# AIM OF THE EXERCISE:
The expected output is each line from the one containing "し 鶏まるごと 80g【8" to the last line of the data below, set down exactly, minus the pictures.

※ ※ ※

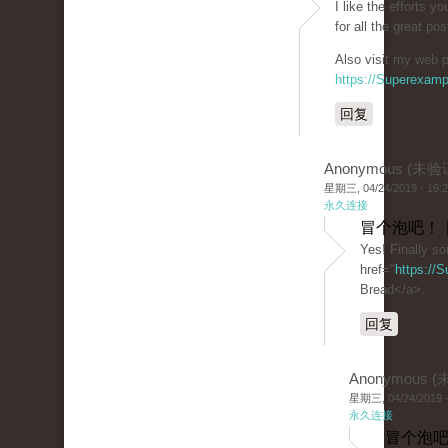
I like the efforts y
for all the great pos
Also visit my web p
https://Superexam
回复
Anonymous (未验
星期三, 04/24/2019 - 16:
永久连接
冒个泡吧！ 
Yes! Finally s
href="
https://
Bread</a>.
回复
Anonymous 
星期三, 04/24/2019 -
永久连接
冒个泡吧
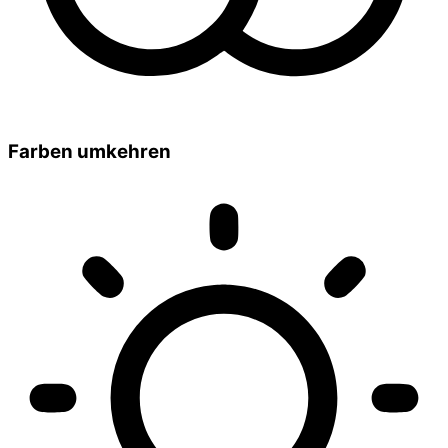
Farben umkehren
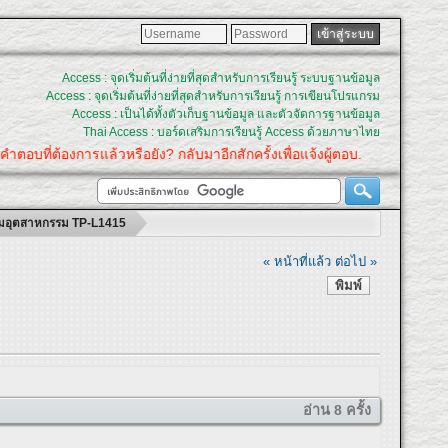
Access : จุดเริ่มต้นที่ง่ายที่สุดสำหรับการเรียนรู้ ระบบฐานข้อมูล
Access : จุดเริ่มต้นที่ง่ายที่สุดสำหรับการเรียนรู้ การเขียนโปรแกรม
Access : เป็นได้ทั้งตัวเก็บฐานข้อมูล และตัวจัดการฐานข้อมูล
Thai Access : บอร์ดเสริมการเรียนรู้ Access ด้วยภาษาไทย
คำตอบที่ต้องการแล้วหรือยัง? กลับมาอีกสักครั้งเพื่อแจ้งผู้ตอบ.
้นิคมอุตสาหกรรม TP-L1415
« หน้าที่แล้ว
ต่อไป »
พิมพ์
อ่าน 8 ครั้ง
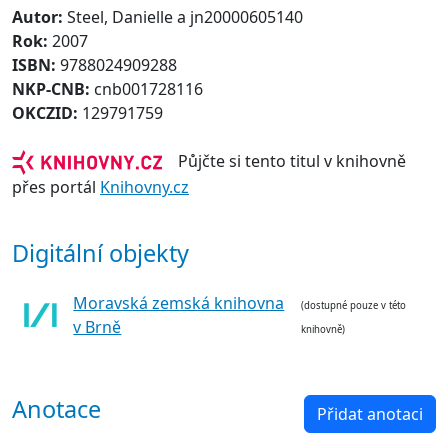
Autor:
Steel, Danielle a jn20000605140
Rok:
2007
ISBN:
9788024909288
NKP-CNB:
cnb001728116
OKCZID:
129791759
Půjčte si tento titul v knihovně
přes portál
Knihovny.cz
Digitální objekty
Moravská zemská knihovna
(dostupné pouze v této
v Brně
knihovně)
Anotace
Přidat anotaci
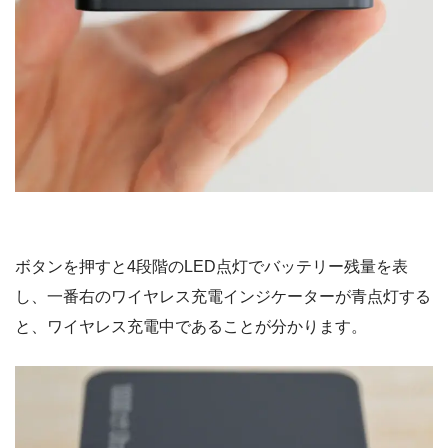
ボタンを押すと4段階のLED点灯でバッテリー残量を表
し、一番右のワイヤレス充電インジケーターが青点灯する
と、ワイヤレス充電中であることが分かります。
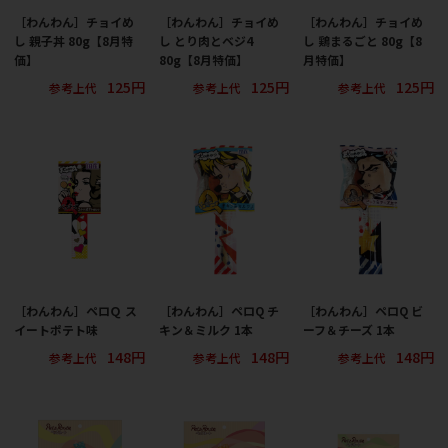
［わんわん］チョイめ
［わんわん］チョイめ
［わんわん］チョイめ
し 親子丼 80g【8月特
し とり肉とベジ4
し 鶏まるごと 80g【8
価】
80g【8月特価】
月特価】
125円
125円
125円
参考上代
参考上代
参考上代
［わんわん］ペロＱ ス
［わんわん］ペロQ チ
［わんわん］ペロQ ビ
イートポテト味
キン＆ミルク 1本
ーフ＆チーズ 1本
148円
148円
148円
参考上代
参考上代
参考上代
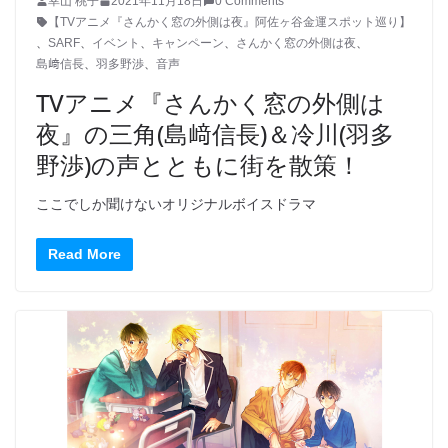
幸山 桃子
2021年11月18日
0 Comments
【TVアニメ『さんかく窓の外側は夜』阿佐ヶ谷金運スポット巡り】
、
SARF
、
イベント
、
キャンペーン
、
さんかく窓の外側は夜
、
島﨑信長
、
羽多野渉
、
音声
TVアニメ『さんかく窓の外側は
夜』の三角(島﨑信長)＆冷川(羽多
野渉)の声とともに街を散策！
ここでしか聞けないオリジナルボイスドラマ
Read More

※ ※ ※

# OUTPUT OF THE EXERCISE:
し 鶏まるごと 80g【8
価】
80g【8月特価】
月特価】
125円
125円
125円
参考上代
参考上代
参考上代
［わんわん］ペロＱ ス
［わんわん］ペロQ チ
［わんわん］ペロQ ビ
イートポテト味
キン＆ミルク 1本
ーフ＆チーズ 1本
148円
148円
148円
参考上代
参考上代
参考上代
幸山 桃子
2021年11月18日
0 Comments
【TVアニメ『さんかく窓の外側は夜』阿佐ヶ谷金運スポット巡り】
、
SARF
、
イベント
、
キャンペーン
、
さんかく窓の外側は夜
、
島﨑信長
、
羽多野渉
、
音声
TVアニメ『さんかく窓の外側は
夜』の三角(島﨑信長)＆冷川(羽多
野渉)の声とともに街を散策！
ここでしか聞けないオリジナルボイスドラマ
Read More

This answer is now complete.